NMTVis paper: visual-interactive neural machine translation interface

It looks so nice! Though it’s a little tough to tell from the lines alone if verarbeiten only means process or if it means easy to process. Here’s what it looks like if I run it through my demo and inspect those words:

So verarbeiten probably just means process. To be fair, if I could click their user interface in their paper I would likely find the same.

Here’s another example of showing the full alignment:

Full alignment visualization showing untranslated section

There’s a big section in the top example that doesn’t line up to anything. It wasn’t translated at all! So even zoomed out this type of visual can help to detect certain translation errors without knowing the target language.

Unfortunately, most of their examples are with an LSTM and a simple attention mechanism. They tried working with Transformer architectures in some examples but just averaged attention heads. In the picture above, it’s connecting words to too many others, not just the aligned one.

This paper gave me a great example of what I’d like to build but didn’t show how to use Transformer attention weights.

I also want to note that I’ve only discussed a piece of the paper – it’s a larger system to help professional translators and I enjoyed reading it.

Bibal, A., Cardon, R., Alfter, D., Wilkens, R., Wang, X., François, T., & Watrin, P. (2022). Is Attention Explanation? An Introduction to the Debate. ACL, 1, 3889-3900. https://doi.org/10.18653/V1/2022.ACL-LONG.269

This is another great read!

Explanations can be faithful (how close the explanation is to the inner workings of the model) or plausible (does the user consider the explanation of the model plausible?)

This early note helps me describe what went wrong with SimAlign: The alignments were sometimes plausible but not faithful.

I found the section “Is Attention Explanation on Different Tasks?” also very relevant. Although attention in general may not be good for explainability, there have been more successes in natural language processing.

This quote leaves me optimistic about attention for explanation of machine translation:

… however does not hold true for self-attention networks nor for tasks depending on an additional text sequence, as for example in neural machine translation or natural language inference (pair-wise tasks and text generation tasks).
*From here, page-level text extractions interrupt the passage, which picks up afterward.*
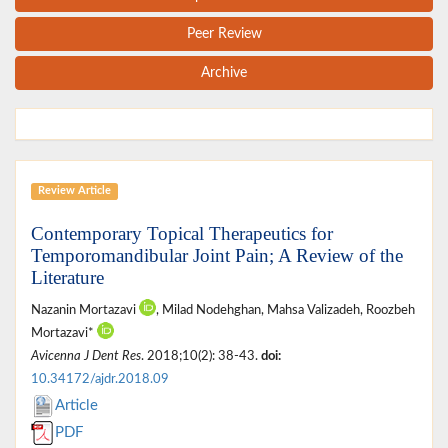
Peer Review
Archive
Review Article
Contemporary Topical Therapeutics for
Temporomandibular Joint Pain; A Review of the
Literature
Nazanin Mortazavi
, Milad Nodehghan, Mahsa Valizadeh, Roozbeh
Mortazavi*
Avicenna J Dent Res
. 2018;10(2): 38-43.
doi:
10.34172/ajdr.2018.09
Article
PDF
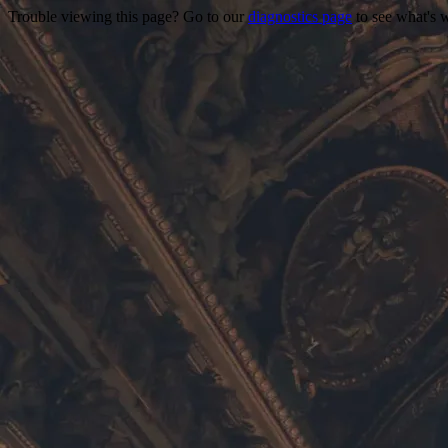
Trouble viewing this page? Go to our
diagnostics page
to see what's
In such cases, altering learned attention weights significantly degrades performance and attention appears to be an explanation of the model and to correlate with feature importance measures.

They also have citations that investigate how to deal with multi-head, multi-layer attention!


So where does that leave us?

I feel good about the simplicity of the user interface, and I’m sure it could be a good interface with more work. (Though of course I should test that!)

SimAlign isn’t sufficient for alignment but I think it’ll be possible to get more faithful alignments by extracting them from cross-attention in the txtai/HuggingFace machine translation models. But to do it, I need to first learn 1) more about PyTorch 2) how to flatten multi layer multi head attention.

The one major downside is that this means I won’t be able to use Google/Microsoft/Amazon Translate APIs if I’m showing alignment this way. That’s a bummer because the Microsoft APIs look nice for building a domain-adapted model.

So that’s where I’m at in the project! Sorry I didn’t get to the point of a satisfying conclusion yet. The next step is to learn more about PyTorch and HuggingFace.

Also if you spot any errors or have ideas, let me know!


Appendix/notes

  • I made a mistake in the first version of this post with Japanese, because the tokenization is a little tricky. Originally I used spacy’s tokenizer but the alignment was poor. Then I read up about SimAlign and the multilingual BERT model under the hood, finding a note that they split Japanese text at the character level not word level. So I redid it with character tokenization which was a slightly improvement.
  • SimAlign has three different alignment algorithms. I tried all three and settled with itermax. The different approaches seem generally similar in their publication so that probably doesn’t invalidate my results but if you know more about them let me know.